The output directory contains sample specific output files labeled by sample name and a more general project directory. The sample directories contain all of the sample specific output files, while the project directory contains global files like project summaries or batched population level variant calls. See the :ref:`teaching` documentation for a full variant calling example with additional details about configuration setting and resulting output files.

Project directory

  • project-summary.yaml -- Top level YAML format summary file with statistics on read alignments and duplications as well as analysis specific metrics.
  • programs.txt -- Program versions for bcbio-nextgen and software run in the pipeline.
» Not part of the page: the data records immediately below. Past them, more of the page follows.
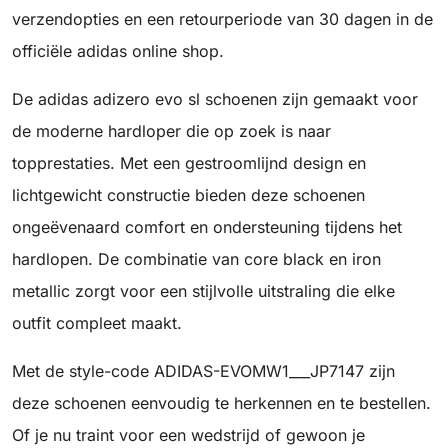
verzendopties en een retourperiode van 30 dagen in de
officiële adidas online shop.
De adidas adizero evo sl schoenen zijn gemaakt voor
de moderne hardloper die op zoek is naar
topprestaties. Met een gestroomlijnd design en
lichtgewicht constructie bieden deze schoenen
ongeëvenaard comfort en ondersteuning tijdens het
hardlopen. De combinatie van core black en iron
metallic zorgt voor een stijlvolle uitstraling die elke
outfit compleet maakt.
Met de style-code ADIDAS-EVOMW1___JP7147 zijn
deze schoenen eenvoudig te herkennen en te bestellen.
Of je nu traint voor een wedstrijd of gewoon je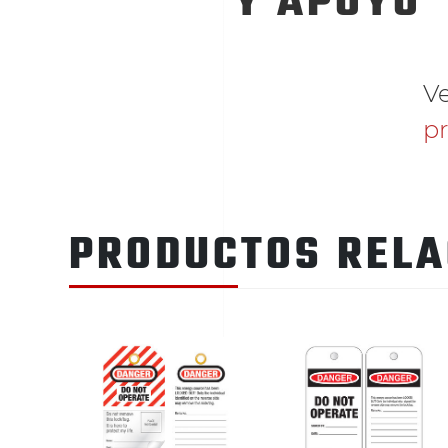
Y APOYO
V
p
PRODUCTOS REL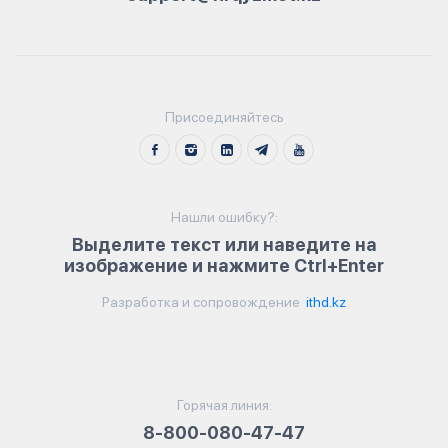
Присоединяйтесь
Нашли ошибку?:
Выделите текст или наведите на
изображение и нажмите Ctrl+Enter
Разработка и сопровождение
ithd.kz
Горячая линия:
8-800-080-47-47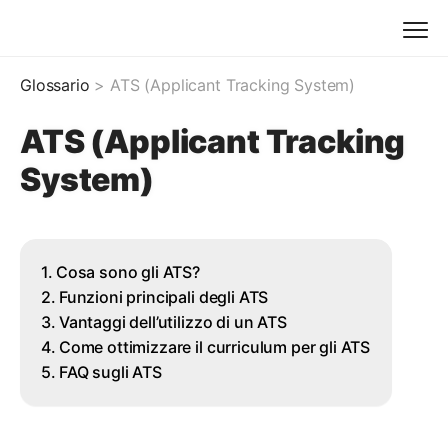
Glossario
> ATS (Applicant Tracking System)
ATS (Applicant Tracking
System)
Cosa sono gli ATS?
Funzioni principali degli ATS
Vantaggi dell’utilizzo di un ATS
Come ottimizzare il curriculum per gli ATS
FAQ sugli ATS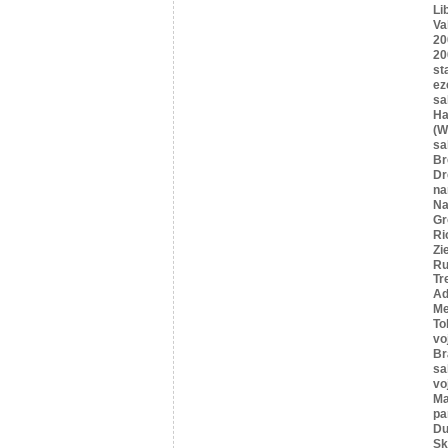
Li
Va
20
20
st
ez
sa
Ha
(W
sa
B
Dr
n
Na
Gr
Ri
Zi
Ru
Tr
Ad
Me
To
vo
Br
sa
vo
Ma
pa
Du
Sk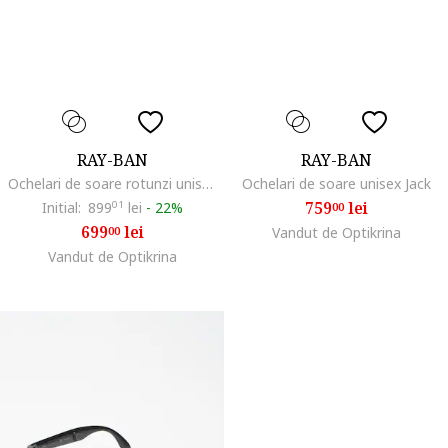
RAY-BAN
RAY-BAN
Ochelari de soare rotunzi unisex cu rama metalica, Auriu/Transparent
Ochelari de soare unisex Jack
759
lei
Initial:
899
01
lei
-
22%
00
699
lei
00
Vandut de Optikrina
Vandut de Optikrina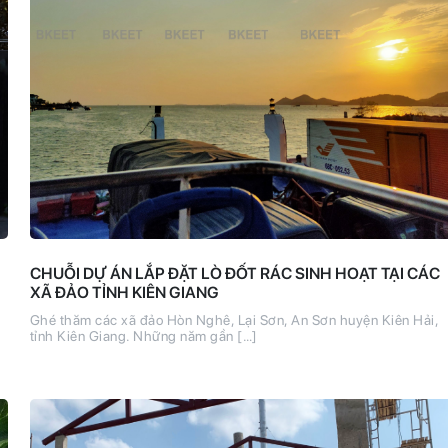
CHUỖI DỰ ÁN LẮP ĐẶT LÒ ĐỐT RÁC SINH HOẠT TẠI CÁC
XÃ ĐẢO TỈNH KIÊN GIANG
Ghé thăm các xã đảo Hòn Nghê, Lại Sơn, An Sơn huyện Kiên Hải,
tỉnh Kiên Giang. Những năm gần […]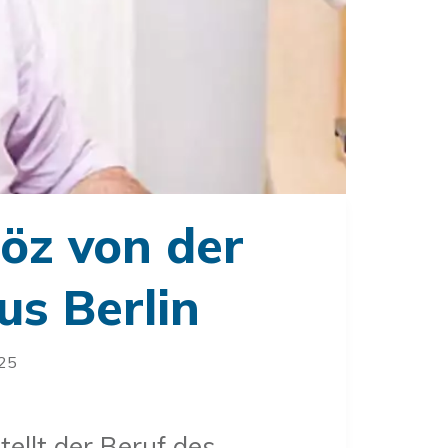
nöz von der
us Berlin
025
tellt der Beruf des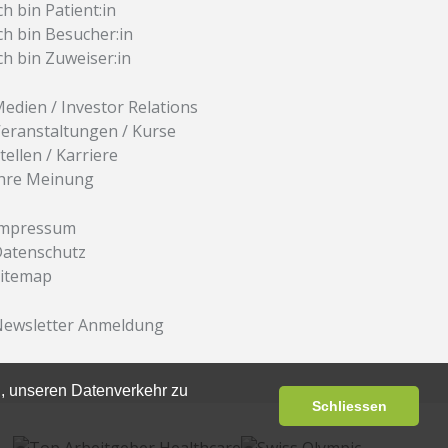
ch bin Patient:in
ch bin Besucher:in
ch bin Zuweiser:in
edien / Investor Relations
eranstaltungen / Kurse
tellen / Karriere
hre Meinung
Impressum
atenschutz
itemap
ewsletter Anmeldung
, unseren Datenverkehr zu
Schliessen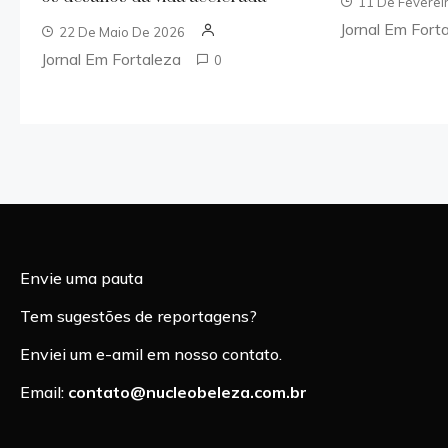
11 De Feverei
Jornal Em Fort
22 De Maio De 2026
Jornal Em Fortaleza
0
Envie uma pauta
Tem sugestões de reportagens?
Enviei um e-amil em nosso contato.
Email:
contato@nucleobeleza.com.br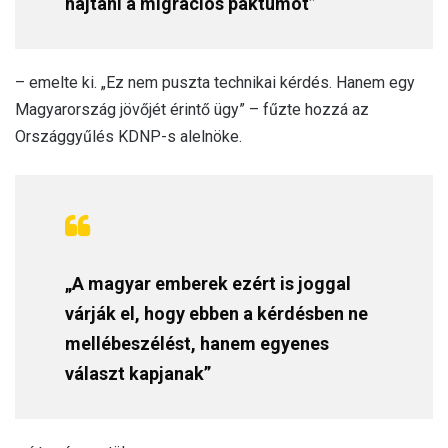
hajtani a migrációs paktumot”
– emelte ki. „Ez nem puszta technikai kérdés. Hanem egy
Magyarország jövőjét érintő ügy” – fűzte hozzá az
Országgyűlés KDNP-s alelnöke.
„A magyar emberek ezért is joggal
várják el, hogy ebben a kérdésben ne
mellébeszélést, hanem egyenes
választ kapjanak”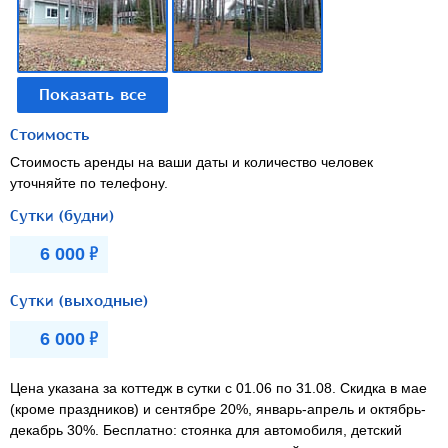
Стоимость
Стоимость аренды на ваши даты и количество человек
уточняйте по телефону.
Сутки (будни)
Р
6 000
Сутки (выходные)
Р
6 000
Цена указана за коттедж в сутки с 01.06 по 31.08. Скидка в мае
(кроме праздников) и сентябре 20%, январь-апрель и октябрь-
декабрь 30%. Бесплатно: стоянка для автомобиля, детский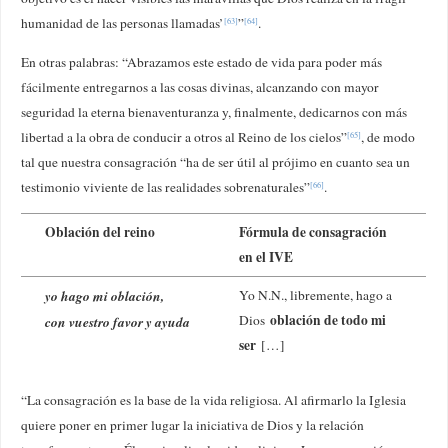
humanidad de las personas llamadas’
”
.
[63]
[64]
En otras palabras: “Abrazamos este estado de vida para poder más
fácilmente entregarnos a las cosas divinas, alcanzando con mayor
seguridad la eterna bienaventuranza y, finalmente, dedicarnos con más
libertad a la obra de conducir a otros al Reino de los cielos”
, de modo
[65]
tal que nuestra consagración “ha de ser útil al prójimo en cuanto sea un
testimonio viviente de las realidades sobrenaturales”
.
[66]
Oblación del reino
Fórmula de consagración
en el IVE
yo hago mi oblación,
Yo N.N., libremente, hago a
oblación de todo mi
Dios
con vuestro favor y ayuda
ser
[…]
“La consagración es la base de la vida religiosa. Al afirmarlo la Iglesia
quiere poner en primer lugar la iniciativa de Dios y la relación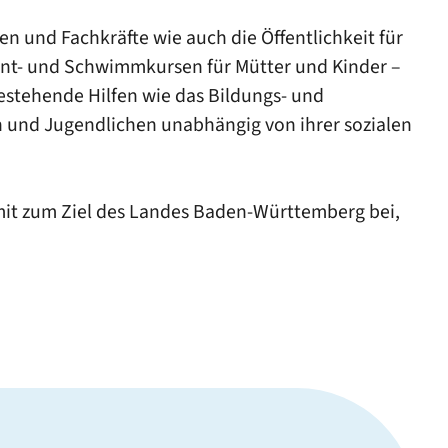
en und Fachkräfte wie auch die Öffentlichkeit für
ent- und Schwimmkursen für Mütter und Kinder –
estehende Hilfen wie das Bildungs- und
n und Jugendlichen unabhängig von ihrer sozialen
amit zum Ziel des Landes Baden-Württemberg bei,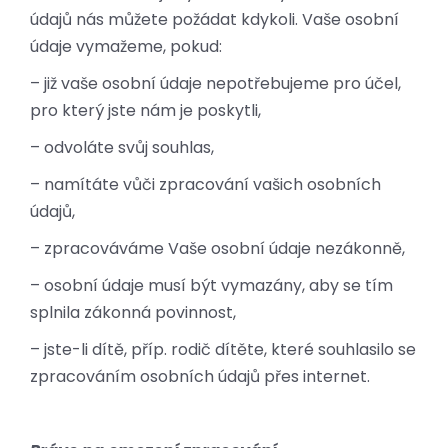
údajů nás můžete požádat kdykoli. Vaše osobní
údaje vymažeme, pokud:
– již vaše osobní údaje nepotřebujeme pro účel,
pro který jste nám je poskytli,
– odvoláte svůj souhlas,
– namítáte vůči zpracování vašich osobních
údajů,
– zpracováváme Vaše osobní údaje nezákonně,
– osobní údaje musí být vymazány, aby se tím
splnila zákonná povinnost,
– jste-li dítě, příp. rodič dítěte, které souhlasilo se
zpracováním osobních údajů přes internet.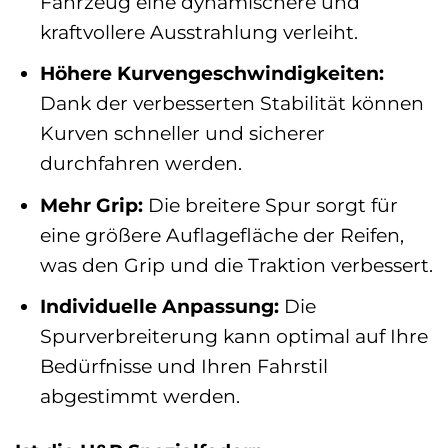
Fahrzeug eine dynamischere und
kraftvollere Ausstrahlung verleiht.
Höhere Kurvengeschwindigkeiten:
Dank der verbesserten Stabilität können
Kurven schneller und sicherer
durchfahren werden.
Mehr Grip:
Die breitere Spur sorgt für
eine größere Auflagefläche der Reifen,
was den Grip und die Traktion verbessert.
Individuelle Anpassung:
Die
Spurverbreiterung kann optimal auf Ihre
Bedürfnisse und Ihren Fahrstil
abgestimmt werden.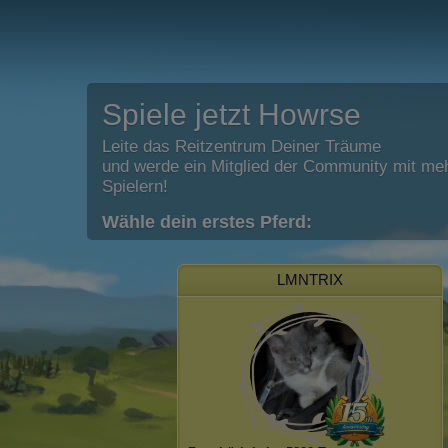
Spiele jetzt Howrse
Leite das Reitzentrum Deiner Träume
und werde ein Mitglied der Community mit meh
Spielern!
Wähle dein erstes Pferd:
LMNTRIX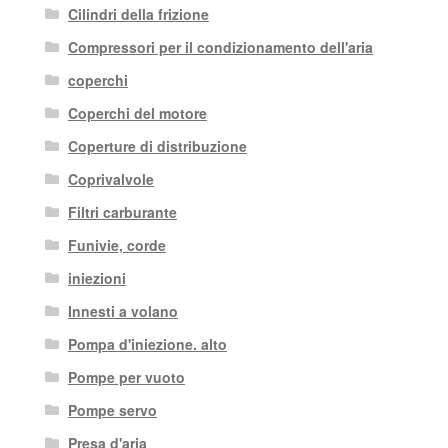
Cilindri della frizione
Compressori per il condizionamento dell'aria
coperchi
Coperchi del motore
Coperture di distribuzione
Coprivalvole
Filtri carburante
Funivie, corde
iniezioni
Innesti a volano
Pompa d'iniezione. alto
Pompe per vuoto
Pompe servo
Presa d'aria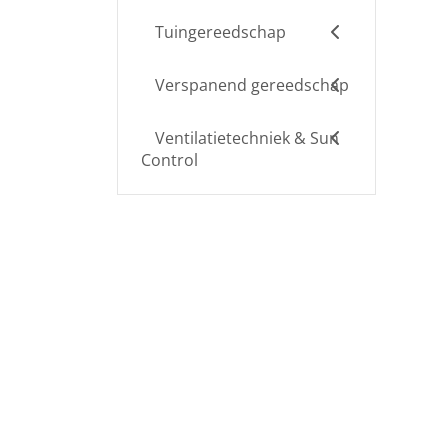
Tuingereedschap
Verspanend gereedschap
Ventilatietechniek & Sun
Control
This enables reproduction of analyses.
  • multiqc run MultiQC to gather all QC metrics from different tools, such as, cutadapt, featureCounts, samtools, STAR ... into an unique HTML report.

Sample directories

  • SAMPLE/qc -- Directory of quality control runs for the sample. These include charts and metrics for assessing quality of sequencing and analysis.
  • SAMPLE-ready.bam -- A prepared BAM file of the aligned reads. Depending on the analysis used, this may include trimmed, recalibrated and realigned reads following alignment.

Variant calling

Project directory

  • grading-summary.csv -- Grading details comparing each sample to a reference set of calls. This will only have information when providing a validation callset.
  • BATCH-caller.vcf -- Variants called for a population/batch of samples by a particular caller.
  • BATCH-caller.db -- A GEMINI database associating variant calls with a wide variety of third party annotations. This provides a queryable framework for assessing variant quality statistics.

Sample directories

  • SAMPLE-caller.vcf -- Variants calls for an individual sample.


Project directory

  • annotated_combined.counts -- featureCounts counts matrix with gene symbol as an extra column.
  • combined.counts -- featureCounts counts matrix with gene symbol as an extra column.
  • combined.dexseq -- DEXseq counts matrix with exonID as first column.
  • combined.gene.sf.tmp -- Sailfish gene count matrix normalized to TPM.
  • combined.isoform.sf.tpm -- Sailfish transcript count matix normalized to TPM.
  • combined.sf -- Sailfish raw output, all samples files are pasted one after another.
  • tx2gene.csv -- Annotation file needed for DESeq2 to use Sailfish output.

Sample directories

  • SAMPLE-transcriptome.bam -- BAM file aligned to transcriptome.
  • SAMPLE-ready.counts -- featureCounts gene counts output.
  • sailfish -- Sailfish output.

small RNA-seq

Project directory

  • counts_mirna.tsv -- miRBase miRNA count matrix.
  • counts.tsv -- miRBase isomiRs count matrix. The ID is made of 5 tags: miRNA name, SNPs, additions, trimming at 5 and trimming at 3. Here there is detail explanation of the naming .
  • counts_mirna_novel.tsv -- miRDeep2 miRNA count matrix.
  • counts_novel.tsv -- miRDeep2 isomiRs. See counts.tsv explanation for more detail. count matrix.
  • seqcluster -- output of seqcluster tool. Inside this folder, counts.tsv has count matrix for all clusters found over the genome.
  • seqclusterViz -- input file for interactive browser at
  • report -- Rmd template to help with downstream analysis like QC metrics, differential expression, and clustering.

Sample directories

  • SAMPLE-mirbase-ready.counts -- counts for miRBase miRNAs.
  • SAMPLE-novel-ready -- counts for miRDeep2 novel miRNAs.
  • tRNA -- output for tdrmapper.

Downstream analysis

This section collects useful scripts and tools to do downstream analysis of bcbio-nextgen outputs. If you have pointers to useful tools, please add them to the documentation.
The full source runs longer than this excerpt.